Virtualized systems development is a development methodology where the actual hardware of a system is augmented by a virtual platform, a simulation model of the hardware running on a workstation or PC. The virtual platform can run the same binary software as the physical hardware, fast enough to be used as alternative to physical hardware for software development. It also enables new ways of working and adds some useful tricks to the developer’s set of tools.
The hardware shift to multicore processors and multiprocessor systems calls for new software and systems development tools and methodologies to help developers transform their code into parallel applications and have systems take full advantage of the performance, power, and packaging advantages offered by multicore processors systems. Thus, the challenge confronting system architects and software developers today is to get software to be efficiently and safely parallel.
There are three main problems:
- Ensuring existing software keeps working (without taking advantage of multicore)

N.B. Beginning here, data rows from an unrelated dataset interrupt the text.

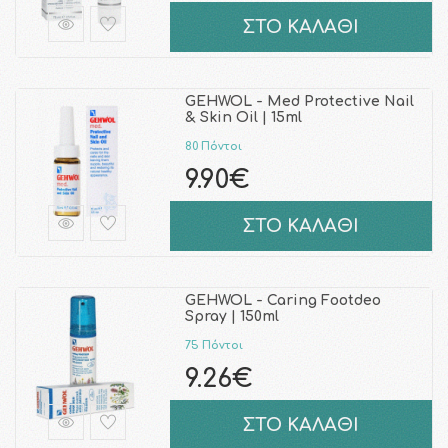
ΣΤΟ ΚΑΛΑΘΙ
GEHWOL - Med Protective Nail
& Skin Oil | 15ml
80 Πόντοι
9.90€
ΣΤΟ ΚΑΛΑΘΙ
GEHWOL - Caring Footdeo
Spray | 150ml
75 Πόντοι
9.26€
ΣΤΟ ΚΑΛΑΘΙ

- Parallelizing existing software to get the performance and power consumption benefits of multicore parallel execution
- Creating new software that is parallel from the beginning
Debugging Parallel Software and Systems
The most obvious benefit of a virtual platform is that it provides superior debug and analysis features compared to physical hardware. Anyone who has ever developed code for an embedded board will appreciate the convenience of a virtual environment. You get a system that is not flaky due to hardware glitches, that offers better control over the target, faster communication, and conveniences like unlimited numbers of breakpoints. If the target freezes completely, you can stop it and check what happened. You can change system parameters like core counts, clock speeds and memory size, as well as network setups, with complete freedom and ease.

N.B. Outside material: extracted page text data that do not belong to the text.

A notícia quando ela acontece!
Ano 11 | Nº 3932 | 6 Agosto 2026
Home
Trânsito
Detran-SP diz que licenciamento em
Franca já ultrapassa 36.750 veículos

A key benefit of a virtual platform is repeatability and reversibility, as illustrated in Figure 1. The key problem in finding and fixing software bugs in parallel software is the lack of determinism in the execution of the software system. Every run of a program will exhibit a different order of events in the program, and even very small changes to the system state or timing result in very different program execution (as illustrated in Figure 1). This complicates debugging greatly, as the very act of debugging a parallel program will make timing-sensitive bugs such as race conditions disappear or appear in a different place.

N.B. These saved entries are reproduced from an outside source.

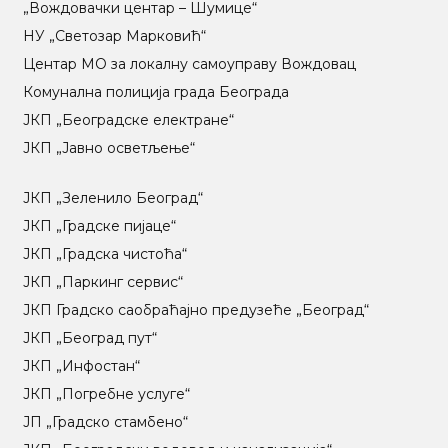
„Вождовачки центар – Шумице“
НУ „Светозар Марковић“
Центар МO за локалну самоуправу Вождовац
Комунална полиција града Београда
ЈКП „Београдске електране“
ЈКП „Јавно осветљење“
ЈКП „Зеленило Београд“
ЈКП „Градске пијаце“
ЈКП „Градска чистоћа“
ЈКП „Паркинг сервис“
ЈКП Градско саобраћајно предузеће „Београд“
ЈКП „Београд пут“
ЈКП „Инфостан“
ЈКП „Погребне услуге“
ЈП „Градско стамбено“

Note that repeatability does not mean that the behavior of a software program is constant. It just means that when running the same software from the same initial state with the exact same sequence of asynchronous inputs, the same execution sequence is seen. Variation can be programmed into a virtual platform to exercise the software, or made to happen by running the same application repeatedly or for a long time on the virtual platform.
Reversibility means that you can debug a program by running it backwards, observing the sequence of events that led up to some error. Even if a program is crashed or deadlocked, it is possible to back out of the error state and see what the system did on its way there. Breakpoints can be set on the previous point some variable or memory location changed its value.
Another benefit of a virtual platform for multicore debugging is that the simulator can stop the execution of the entire system at any point in time. This means that it is possible to single-step code where processors communicate with each other without changing the behavior of the code, and that code running on other processors cannot swamp a stopped processor with data to process.
Virtual hardware also offers insight, in that any part of the system can be observed. Combined with OS awareness, the virtual hardware can show the processes running on the hardware, and debug a single process anywhere on the multicore machine. Breakpoints can be set on any kind of activity, including device accesses, exceptions in processor, and processor-to-processor communication in hardware.
System Execution Insight
A virtual platform can inspect and trace the execution of a software stack with no probe effect. Not having to instrument the program code or run a heavy-duty profiler on the target means that just like as with debugging using a virtual platform, we have no probe effects from profiling and tracing. Thus, if a software load is behaving strangely, we can apply reverse execution to get back to where it started, and profile or trace the exact execution that was causing problems. Another advantage of a virtual platform is that we have perfect synchronization between the cores, and all traces can be time-stamped without worrying about hardware jitter or clocks being out of synch.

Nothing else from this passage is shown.